Apoio aos associados
Para reduzir o impacto dos custos, a Aprocapel trabalha com compras coletivas e parcerias comerciais. A entidade adquire produtos diretamente de fornecedores e repassa aos associados pelo valor de custo. Além disso, mantém acordos com grandes redes de postos de combustíveis, garantindo descontos para os transportadores. “Buscamos formas de diminuir os gastos dos associados e oferecer condições melhores para quem depende do caminhão como ferramenta de trabalho”, diz Vergara.
Na avaliação do presidente da associação, o agronegócio é atualmente o principal parceiro do transporte rodoviário. “O agronegócio é o maior parceiro que temos. Sem o agro, o Brasil para, e sem o caminhão para o agro e o Brasil”, resume.
Para ele, a relação entre produtores rurais e caminhoneiros é essencial para garantir que a produção chegue aos portos, indústrias e consumidores.
Rodovias e segurança
As condições das estradas estão entre as principais preocupações dos transportadores. Vergara cita trechos da região que, segundo ele, não suportam mais o volume de veículos que circulam diariamente.
Entre os pontos apontados está a BR-392, no trecho entre Pelotas e Caçapava do Sul, além da BR-293 até a entrada do Capão do Leão. “São trechos onde toda semana acontece acidente com morte. Seria necessária uma duplicação imediata”, comenta.

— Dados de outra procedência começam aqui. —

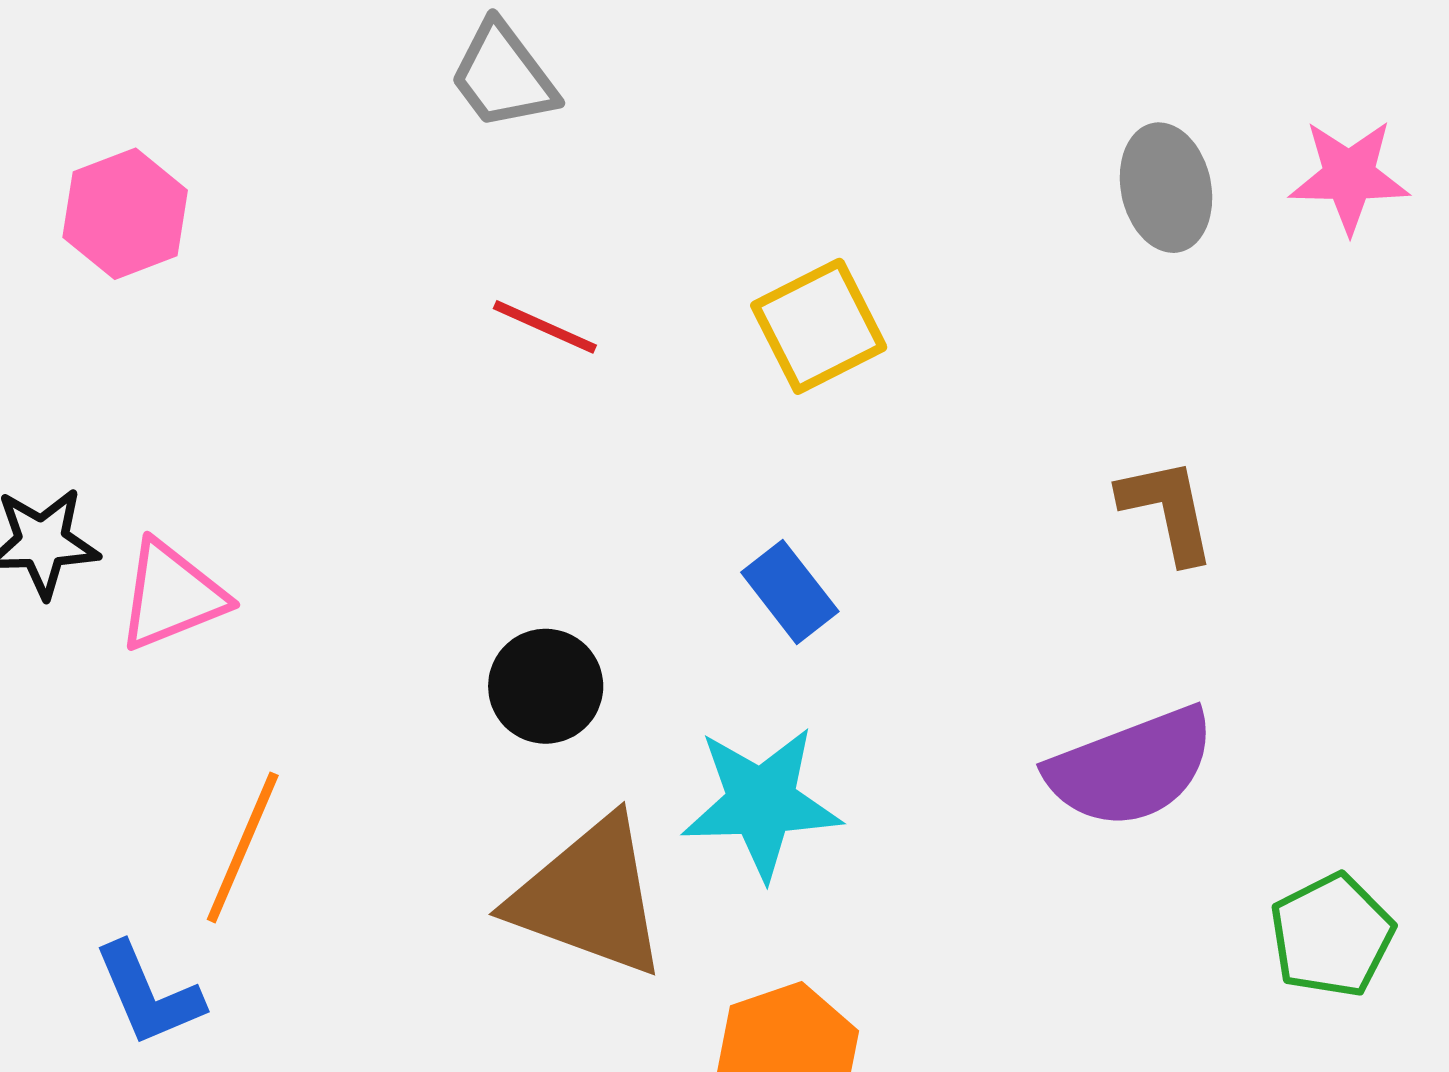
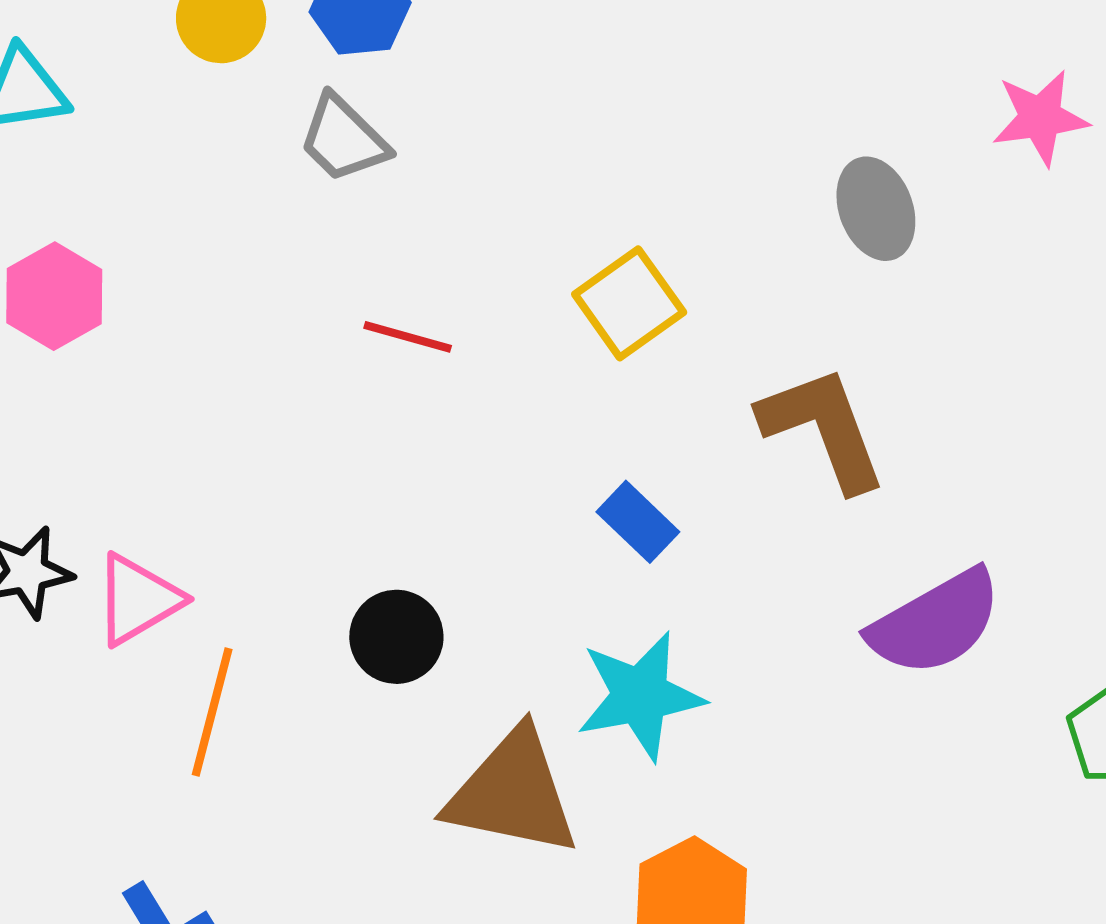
gray ellipse: (1166, 188) -> (876, 209), moved
brown L-shape: (1167, 510) -> (823, 428), moved, size x1.5
black circle: (546, 686) -> (396, 637), moved
orange line: (243, 847) -> (212, 712), moved

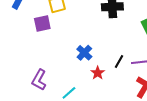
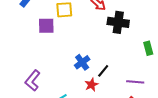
black line: (119, 62) -> (103, 71), moved

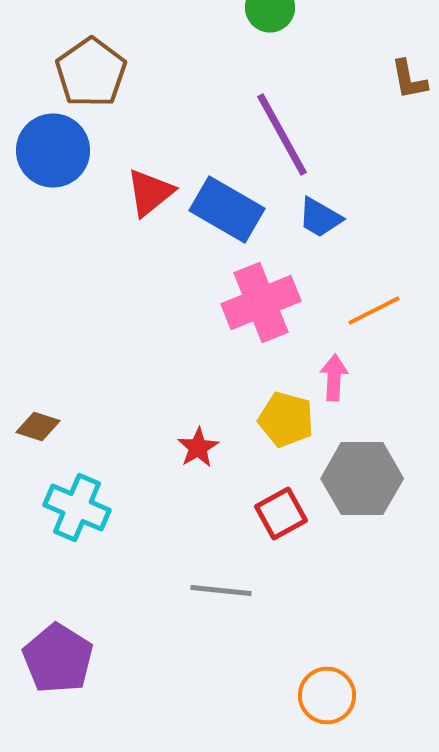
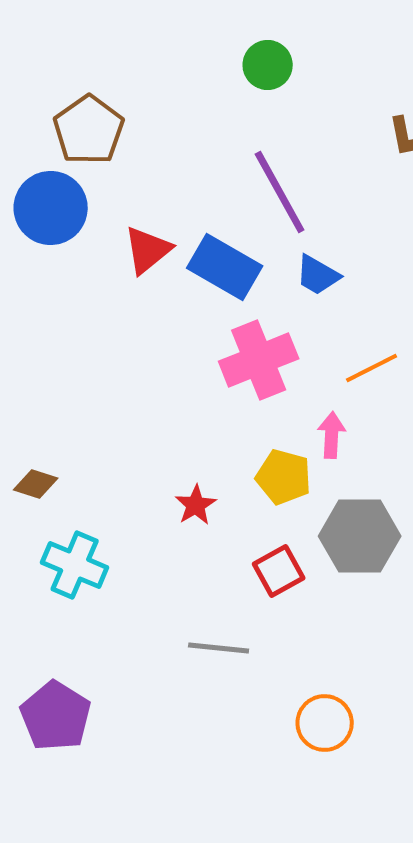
orange circle: (327, 696) -> (325, 723), moved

Além da infraestrutura, a segurança nas estradas também preocupa a categoria. Segundo Vergara, os riscos envolvem principalmente assaltos e roubos, além do excesso de tráfego em rodovias simples.
Ele também critica a falta de estrutura para cumprimento da legislação sobre descanso dos motoristas. “Implantaram a lei do descanso dos motoristas, mas não fizeram os pontos de parada no Brasil todo”, frisa.
Mudanças na profissão e futuro
A profissão de caminhoneiro passou por transformações nas últimas décadas, principalmente com o avanço da tecnologia e novas exigências legais. Para Vergara, uma das dificuldades atuais está na renovação da categoria. Segundo ele, as regras para obtenção da habilitação profissional acabam afastando parte dos jovens interessados. “Para conseguir uma carteira de motorista profissional, é obrigatório ter 21 anos. Quando chegam nessa idade, muitas pessoas que querem trabalhar já estão inseridas no mercado e acabam não se interessando mais pela profissão”, explica. A falta de mão de obra qualificada também é apontada como um dos desafios do setor.
Para os próximos anos, a Aprocapel trabalha na criação de uma nova estrutura para atender aos transportadores da região. Entre os projetos está a construção de um estacionamento próprio com abastecimento às margens da BR-116.
Segundo Vergara, a iniciativa busca oferecer mais segurança e melhores condições aos caminhoneiros. “A Aprocapel hoje está pensando em ter o próprio estacionamento junto com abastecimento na BR-116. Vamos nos unir todos para que a nossa região tenha um futuro melhor. Juntos somos mais fortes”, conclui.
No Dia do Colono e Motorista, a entidade reforça o papel dos profissionais que conectam a produção rural aos mercados e movimentam diariamente a economia regional.